BeLink boosts biomedical entity linking accuracy by up to 24%
Instruction-tuned open-source LLMs re-rank candidates faster and more accurately, says new SIGIR 2026 paper.
Biomedical Entity Linking (BEL)—mapping ambiguous mentions in text to standard biomedical concepts—has struggled with the computational cost of large language models (LLMs). In a new paper accepted to ACM SIGIR 2026, researchers Darya Shlyk, Stefano Montanelli, and Lawrence Hunter tackle this bottleneck by applying instruction-tuning to open-source generative models exclusively at the re-ranking stage of the BEL pipeline. They propose a novel set-wise instruction-tuning formulation that allows the model to compare multiple candidate entities simultaneously, enabling fast and accurate candidate selection without the overhead of running the LLM over the entire pipeline.

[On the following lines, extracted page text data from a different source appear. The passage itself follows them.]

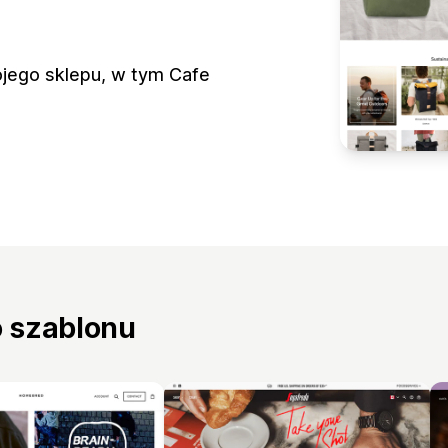
jego sklepu, w tym Cafe
o szablonu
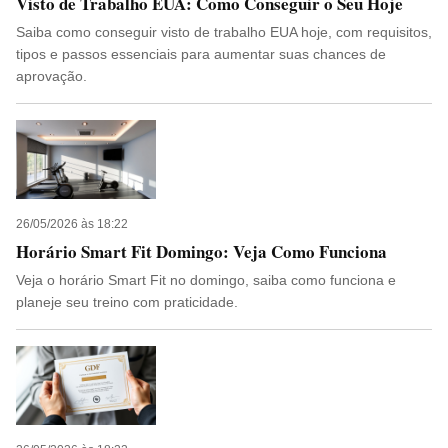
Visto de Trabalho EUA: Como Conseguir o Seu Hoje
Saiba como conseguir visto de trabalho EUA hoje, com requisitos,
tipos e passos essenciais para aumentar suas chances de
aprovação.
26/05/2026 às 18:22
Horário Smart Fit Domingo: Veja Como Funciona
Veja o horário Smart Fit no domingo, saiba como funciona e
planeje seu treino com praticidade.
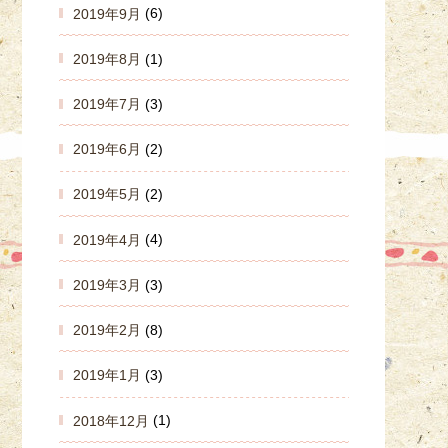
2019年9月
(6)
2019年8月
(1)
2019年7月
(3)
2019年6月
(2)
2019年5月
(2)
2019年4月
(4)
2019年3月
(3)
2019年2月
(8)
2019年1月
(3)
2018年12月
(1)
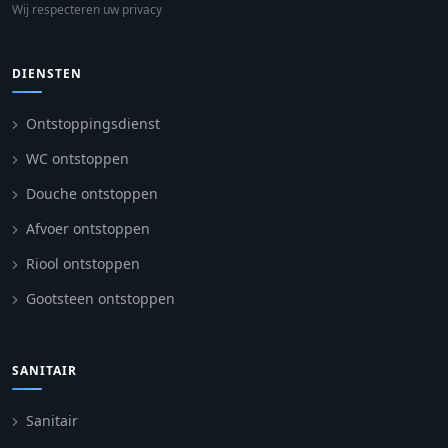
Wij respecteren uw privacy
DIENSTEN
Ontstoppingsdienst
WC ontstoppen
Douche ontstoppen
Afvoer ontstoppen
Riool ontstoppen
Gootsteen ontstoppen
SANITAIR
Sanitair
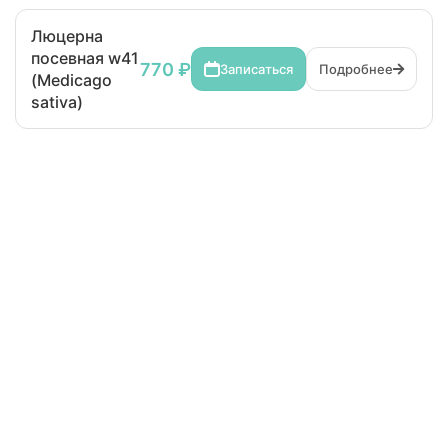
Люцерна
посевная w41
770 ₽
Записаться
Подробнее
(Medicago
sativa)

When tested on several BEL benchmarks, BeLink achieved 3% to 24% higher linking accuracy than prior state-of-the-art approaches, while also reducing overall inference time. The system is modular and end-to-end, designed for practical deployment in clinical and research settings where speed and accuracy are critical. By keeping the heavy generative model only in the re-ranking step, BeLink demonstrates that open-source LLMs can deliver competitive performance without the massive computational resources required by full-pipeline approaches. This work opens the door to more efficient biomedical information extraction using instruction-tuned models.
- Set-wise instruction-tuning formulation enables fast, multi-candidate re-ranking
- Accuracy improvements of 3% to 24% over state-of-the-art BEL methods
- Reduced inference time makes LLM-based BEL feasible for real-world deployment
Why It Matters
Makes LLM-powered biomedical entity linking efficient enough for real-world clinical and research applications.